▶ **MATERIAL FOR THIS TASK**:
- Opening Delimiter -

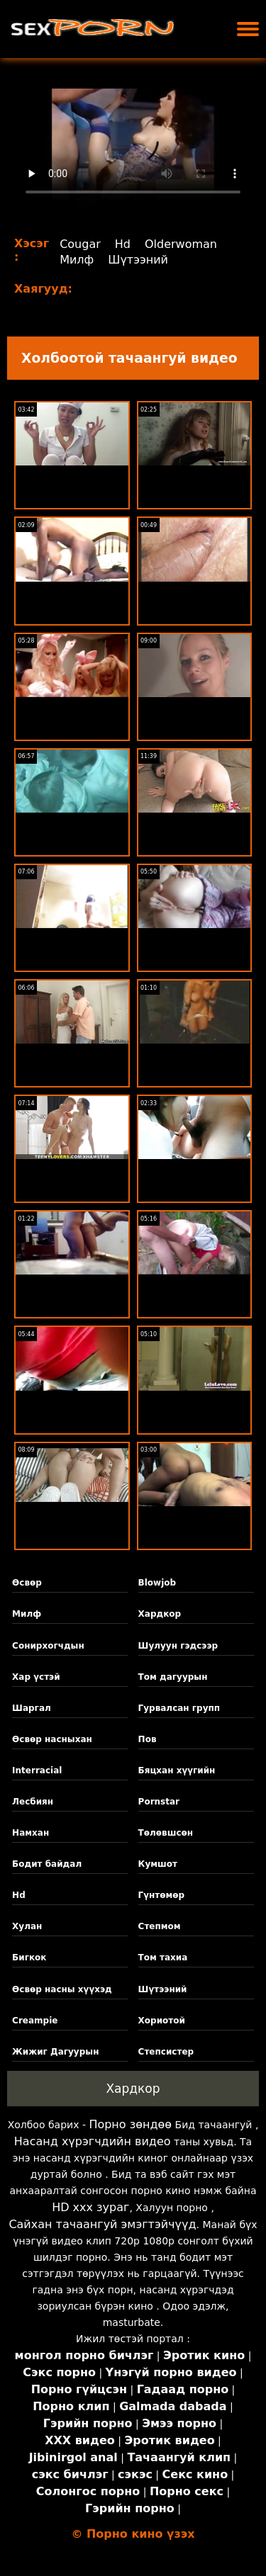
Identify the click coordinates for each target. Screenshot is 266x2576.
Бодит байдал (47, 1864)
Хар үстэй (36, 1677)
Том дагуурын (173, 1677)
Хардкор (160, 1614)
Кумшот (157, 1864)
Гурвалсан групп (179, 1708)
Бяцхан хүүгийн (177, 1770)
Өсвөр (27, 1583)
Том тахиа (163, 1957)
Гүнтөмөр (161, 1895)
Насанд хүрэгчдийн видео (92, 2141)
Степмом (159, 1926)
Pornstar (158, 1802)
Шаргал (31, 1708)
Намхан (30, 1833)
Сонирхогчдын (48, 1646)
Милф (77, 259)
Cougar (80, 244)
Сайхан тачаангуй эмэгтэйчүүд (102, 2224)
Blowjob (157, 1583)
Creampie (34, 2021)
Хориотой (161, 2021)
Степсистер (166, 2052)
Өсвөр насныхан (52, 1739)
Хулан (27, 1926)
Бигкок (29, 1957)
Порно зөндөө (130, 2124)
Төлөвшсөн (165, 1833)
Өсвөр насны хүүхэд (62, 1989)
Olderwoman (181, 244)
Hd (123, 244)
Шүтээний (138, 259)
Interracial (37, 1770)
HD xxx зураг (90, 2207)
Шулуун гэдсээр (178, 1646)
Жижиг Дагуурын (55, 2052)
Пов (147, 1739)
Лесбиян (32, 1802)
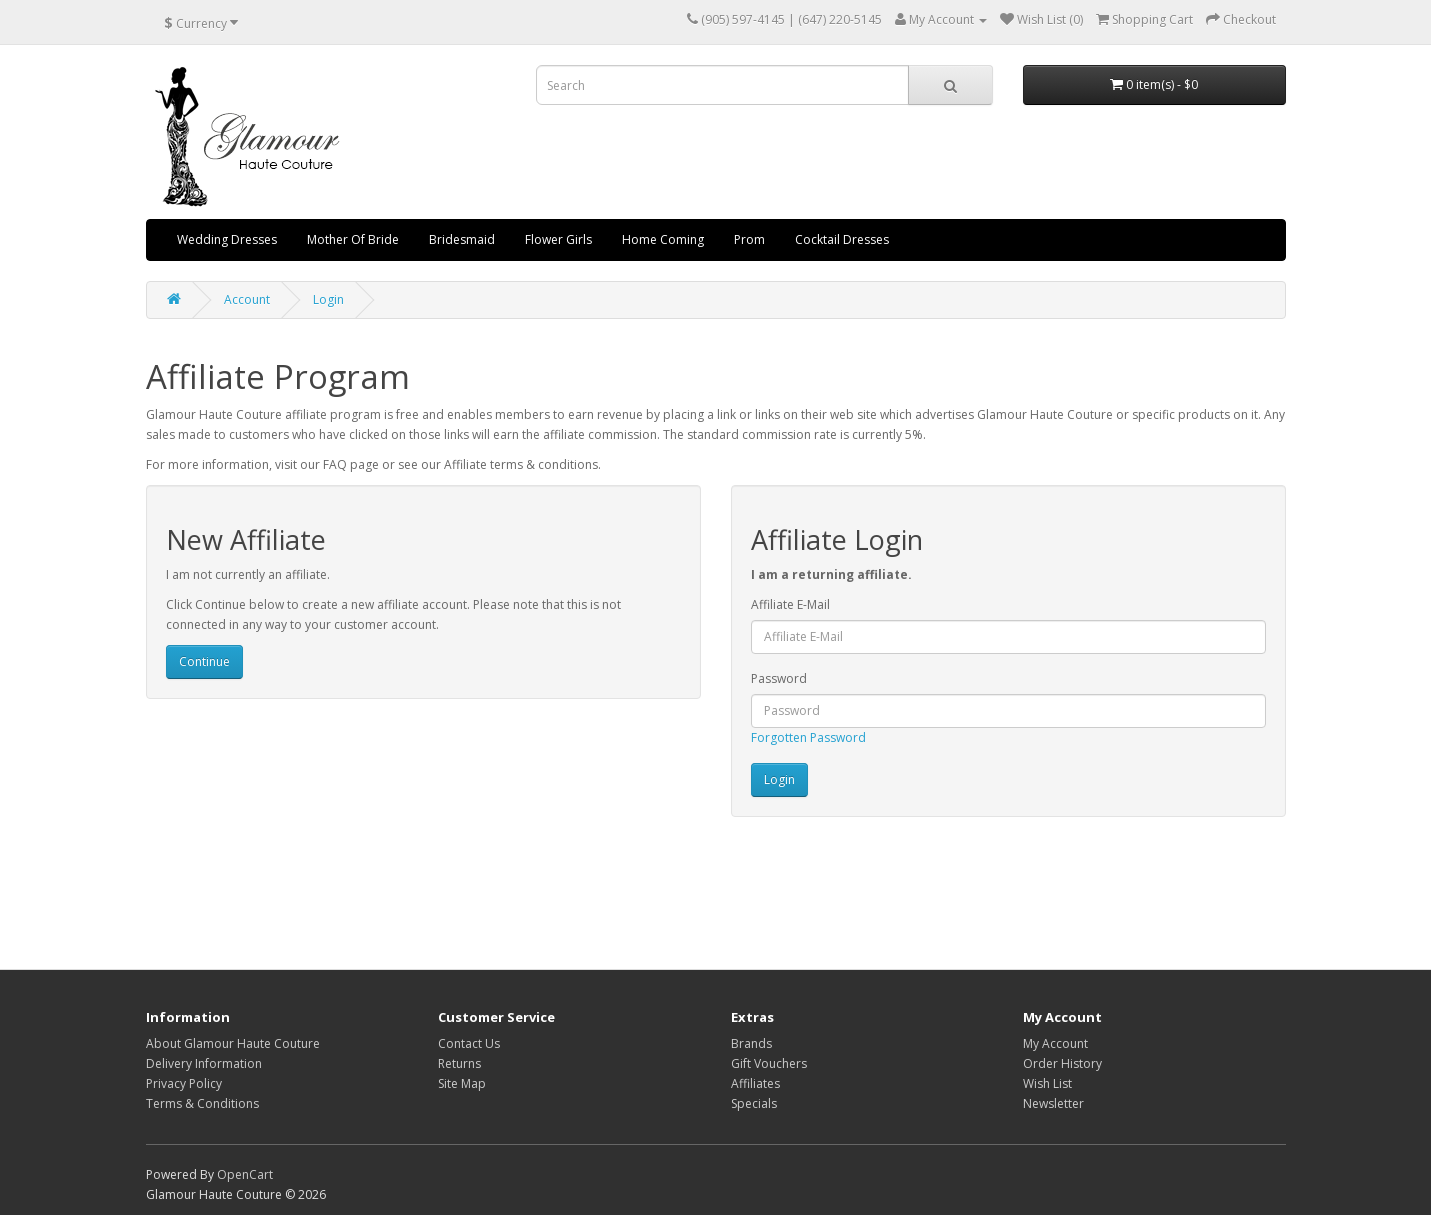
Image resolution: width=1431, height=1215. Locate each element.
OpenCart (245, 1174)
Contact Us (469, 1043)
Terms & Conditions (202, 1103)
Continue (204, 661)
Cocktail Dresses (842, 239)
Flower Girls (558, 239)
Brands (751, 1043)
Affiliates (755, 1083)
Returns (459, 1063)
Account (247, 299)
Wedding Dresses (227, 239)
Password (779, 678)
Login (328, 299)
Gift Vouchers (769, 1063)
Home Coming (663, 239)
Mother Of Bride (353, 239)
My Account (1055, 1043)
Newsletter (1053, 1103)
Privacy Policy (184, 1083)
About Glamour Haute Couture (233, 1043)
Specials (754, 1103)
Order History (1062, 1063)
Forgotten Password (808, 737)
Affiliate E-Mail (790, 604)
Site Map (462, 1083)
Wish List (1047, 1083)
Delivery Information (204, 1063)
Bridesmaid (462, 239)
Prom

- Closing Delimiter -

▶ **TASK DESCRIPTION**:
Give back the listing word for word, minus its images.

▶ **REPLY**:
Identify the click coordinates for each target. Screenshot is 266x2576.
Бодит байдал (47, 1864)
Хар үстэй (36, 1677)
Том дагуурын (173, 1677)
Хардкор (160, 1614)
Кумшот (157, 1864)
Гурвалсан групп (179, 1708)
Бяцхан хүүгийн (177, 1770)
Өсвөр (27, 1583)
Том тахиа (163, 1957)
Гүнтөмөр (161, 1895)
Насанд хүрэгчдийн видео (92, 2141)
Степмом (159, 1926)
Pornstar (158, 1802)
Шаргал (31, 1708)
Намхан (30, 1833)
Сонирхогчдын (48, 1646)
Милф (77, 259)
Cougar (80, 244)
Сайхан тачаангуй эмэгтэйчүүд (102, 2224)
Blowjob (157, 1583)
Creampie (34, 2021)
Хориотой (161, 2021)
Степсистер (166, 2052)
Өсвөр насныхан (52, 1739)
Хулан (27, 1926)
Бигкок (29, 1957)
Порно зөндөө (130, 2124)
Төлөвшсөн (165, 1833)
Өсвөр насны хүүхэд (62, 1989)
Olderwoman (181, 244)
Hd (123, 244)
Шүтээний (138, 259)
Interracial (37, 1770)
HD xxx зураг (90, 2207)
Шулуун гэдсээр (178, 1646)
Жижиг Дагуурын (55, 2052)
Пов (147, 1739)
Лесбиян (32, 1802)
Image resolution: width=1431, height=1215. Locate each element.
OpenCart (245, 1174)
Contact Us (469, 1043)
Terms & Conditions (202, 1103)
Continue (204, 661)
Cocktail Dresses (842, 239)
Flower Girls (558, 239)
Brands (751, 1043)
Affiliates (755, 1083)
Returns (459, 1063)
Account (247, 299)
Wedding Dresses (227, 239)
Password (779, 678)
Login (328, 299)
Gift Vouchers (769, 1063)
Home Coming (663, 239)
Mother Of Bride (353, 239)
My Account (1055, 1043)
Newsletter (1053, 1103)
Privacy Policy (184, 1083)
About Glamour Haute Couture (233, 1043)
Specials (754, 1103)
Order History (1062, 1063)
Forgotten Password (808, 737)
Affiliate E-Mail (790, 604)
Site Map (462, 1083)
Wish List (1047, 1083)
Delivery Information (204, 1063)
Bridesmaid (462, 239)
Prom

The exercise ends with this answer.